Saved data entries

────────────────────────────────────────

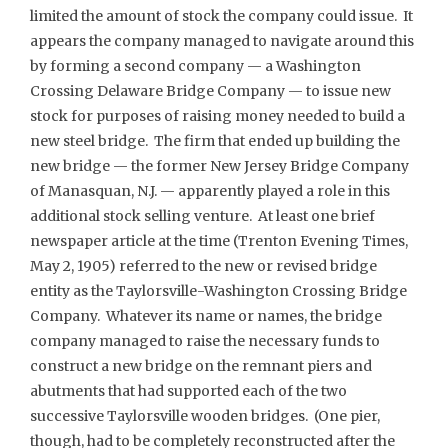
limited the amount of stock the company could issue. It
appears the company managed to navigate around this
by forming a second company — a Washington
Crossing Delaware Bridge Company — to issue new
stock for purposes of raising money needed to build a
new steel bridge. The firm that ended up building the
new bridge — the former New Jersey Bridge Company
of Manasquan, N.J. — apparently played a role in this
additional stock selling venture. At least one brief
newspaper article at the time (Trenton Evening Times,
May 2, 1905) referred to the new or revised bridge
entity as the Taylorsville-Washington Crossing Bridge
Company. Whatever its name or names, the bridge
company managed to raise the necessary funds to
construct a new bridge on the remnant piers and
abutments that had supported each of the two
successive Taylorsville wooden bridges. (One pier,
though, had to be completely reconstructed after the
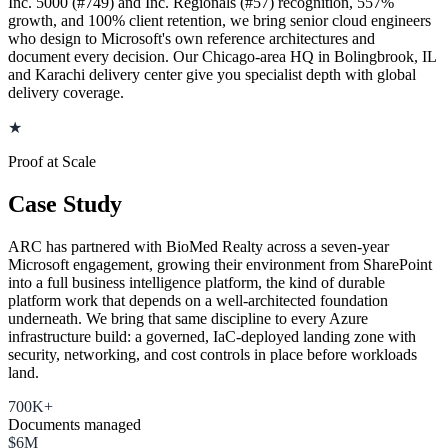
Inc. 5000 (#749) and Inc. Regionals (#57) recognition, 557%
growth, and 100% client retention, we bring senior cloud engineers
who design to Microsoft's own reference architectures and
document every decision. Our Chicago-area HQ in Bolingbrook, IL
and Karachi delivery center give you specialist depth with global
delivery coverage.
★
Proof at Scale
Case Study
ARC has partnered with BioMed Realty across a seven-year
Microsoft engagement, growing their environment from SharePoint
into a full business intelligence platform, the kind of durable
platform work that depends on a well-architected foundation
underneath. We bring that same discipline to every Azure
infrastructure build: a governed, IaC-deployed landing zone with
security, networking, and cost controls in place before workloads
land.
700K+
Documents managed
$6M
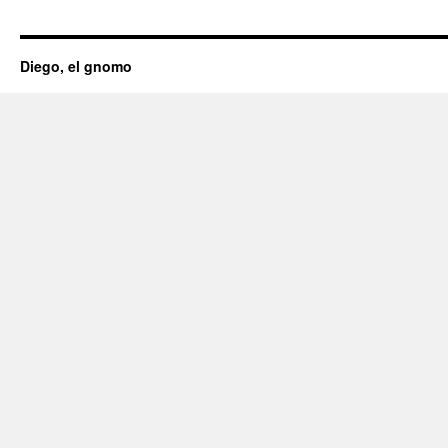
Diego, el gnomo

────────────────────────────────────────

**Task to carry out:**
Show every line of the records above that contains the word "delivery".

**Expected output:**
and Karachi delivery center give you specialist depth with global
delivery coverage.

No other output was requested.